Creußen – historisch-kulinarischer Spaziergang

Landkreis Bayreuth

Es lohnt sich, dem malerische Frankenstädtchen Creußen am Roten Main einen Besuch abzustatten. Eingebettet in eine liebliche Hügellandschaft zwischen Frankenalb und Fichtelgebirge bietet Creußen mit seinem gut erhaltenen mittelalterlichen Kern einen Einblick in die bewegte Geschichte der Region. 1358 wurde Creußen durch Kaiser Karl IV. zur Stadt erhoben. Mauern, Türme und Tore aus dieser Zeit umrahmen auch heute noch die hochgelegene, wehrhafte Altstadt.
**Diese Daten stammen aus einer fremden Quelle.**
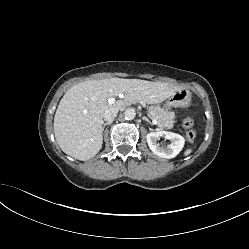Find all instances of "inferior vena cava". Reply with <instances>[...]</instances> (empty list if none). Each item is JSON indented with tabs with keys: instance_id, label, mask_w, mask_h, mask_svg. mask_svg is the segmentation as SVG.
<instances>
[{
	"instance_id": "602c4592",
	"label": "inferior vena cava",
	"mask_w": 249,
	"mask_h": 249,
	"mask_svg": "<svg viewBox=\"0 0 249 249\" xmlns=\"http://www.w3.org/2000/svg\"><path fill=\"white\" fill-rule=\"evenodd\" d=\"M118 111L119 110H117V109L107 110L104 113V120L107 122H112L115 119V117L117 116Z\"/></svg>"
}]
</instances>
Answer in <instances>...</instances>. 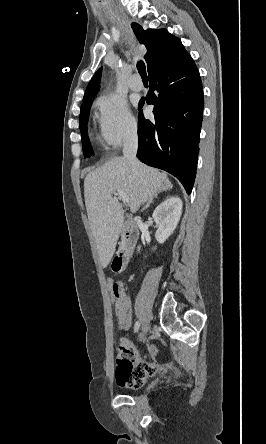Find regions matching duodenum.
Wrapping results in <instances>:
<instances>
[{
    "label": "duodenum",
    "instance_id": "obj_1",
    "mask_svg": "<svg viewBox=\"0 0 266 444\" xmlns=\"http://www.w3.org/2000/svg\"><path fill=\"white\" fill-rule=\"evenodd\" d=\"M137 237V227L131 220H126L124 223V232L120 249L114 258V265H116L117 271L122 272L128 267L133 253V246L137 240Z\"/></svg>",
    "mask_w": 266,
    "mask_h": 444
}]
</instances>
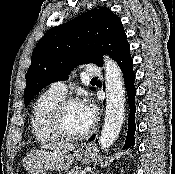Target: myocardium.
<instances>
[{
	"mask_svg": "<svg viewBox=\"0 0 175 174\" xmlns=\"http://www.w3.org/2000/svg\"><path fill=\"white\" fill-rule=\"evenodd\" d=\"M75 103H81L80 99H78L77 97L63 98L51 110V113L49 116V125L52 132L61 140L79 141L87 138L95 129V122L93 121L90 127L86 131L80 134L72 135L65 132L62 126L63 113L69 105L75 104Z\"/></svg>",
	"mask_w": 175,
	"mask_h": 174,
	"instance_id": "myocardium-1",
	"label": "myocardium"
}]
</instances>
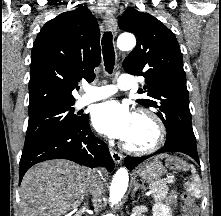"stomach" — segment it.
<instances>
[{
    "instance_id": "0dacf381",
    "label": "stomach",
    "mask_w": 221,
    "mask_h": 216,
    "mask_svg": "<svg viewBox=\"0 0 221 216\" xmlns=\"http://www.w3.org/2000/svg\"><path fill=\"white\" fill-rule=\"evenodd\" d=\"M165 173V168L157 159L147 162L138 169L139 176L148 183H155Z\"/></svg>"
}]
</instances>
Auf steil abfallendem Sandsteinfelsen überragen Kirche und Kirchturm anstelle der einstigen Heziloburg (1003 von Kaiser Heinrich erobert) die alten Bürgerhäuser. Creußen hatte in seiner tausendjährigen Geschichte manchen Sturm zu überstehen: Hussiteneinfall, Marktgrafenkriege, Dreißigjähriger Krieg und den großen Stadtbrand von 1893. Im 17. und 18. Jahrhundert erlangte der Ort Berühmtheit durch die Produktion des Creußener Steinzeugs. Heute kann im Krügemuseum eine hervorragende Sammlung wertvoller Stücke besichtigt werden.

Jeweils ab Ostern bis Ende Oktober werden die erlebnisreichen Samstagsführungen durch die historische Altstadt angeboten. In diesem Zeitraum können Besucher jeden Samstag ab 14 Uhr, begleitet von einem erfahrenen Stadtführer, das geschichtsträchtige Creußen mit Kirche, Rathaus, Wehrmauern, Türmen, Brot- und Fleischbänken, Kommunbrauhaus und vielem mehr kennenlernen.
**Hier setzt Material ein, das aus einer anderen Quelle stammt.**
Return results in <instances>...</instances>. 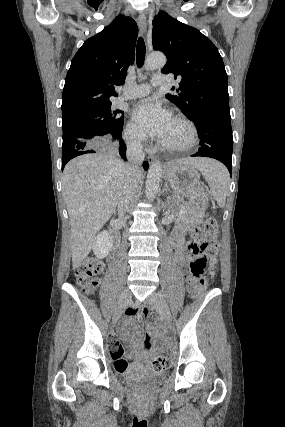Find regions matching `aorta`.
Returning a JSON list of instances; mask_svg holds the SVG:
<instances>
[{"label":"aorta","mask_w":285,"mask_h":427,"mask_svg":"<svg viewBox=\"0 0 285 427\" xmlns=\"http://www.w3.org/2000/svg\"><path fill=\"white\" fill-rule=\"evenodd\" d=\"M166 64V57L161 52L150 53L145 61L146 70H155L164 67ZM162 176V164L156 162L152 164L148 170L147 179L145 183L146 197L148 200H153L159 190Z\"/></svg>","instance_id":"1"}]
</instances>
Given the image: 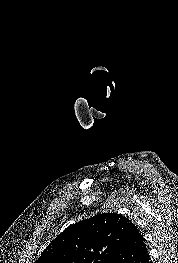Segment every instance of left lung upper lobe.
<instances>
[{"instance_id": "left-lung-upper-lobe-1", "label": "left lung upper lobe", "mask_w": 178, "mask_h": 263, "mask_svg": "<svg viewBox=\"0 0 178 263\" xmlns=\"http://www.w3.org/2000/svg\"><path fill=\"white\" fill-rule=\"evenodd\" d=\"M133 225L117 213H102L66 228L35 263H110Z\"/></svg>"}]
</instances>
Creußens 1000jährige Geschichte spiegelt zahlreiche Ereignisse, die die gesamte Region prägten. Eindrucksvoll wird sie hier im Kontext der alten Bausubstanz, aber auch an vielen lebendig erhaltenen Bräuchen und beeindruckenden Kunstschätzen sichtbar. Die gut erhaltene Stadtmauer wurde kurz nach der Stadterhebung von 1358 bis 1361 errichtet und zeigt, dass Creußen damals eine wichtige Rolle in der Stadtpolitik Kaiser Karls IV. spielte.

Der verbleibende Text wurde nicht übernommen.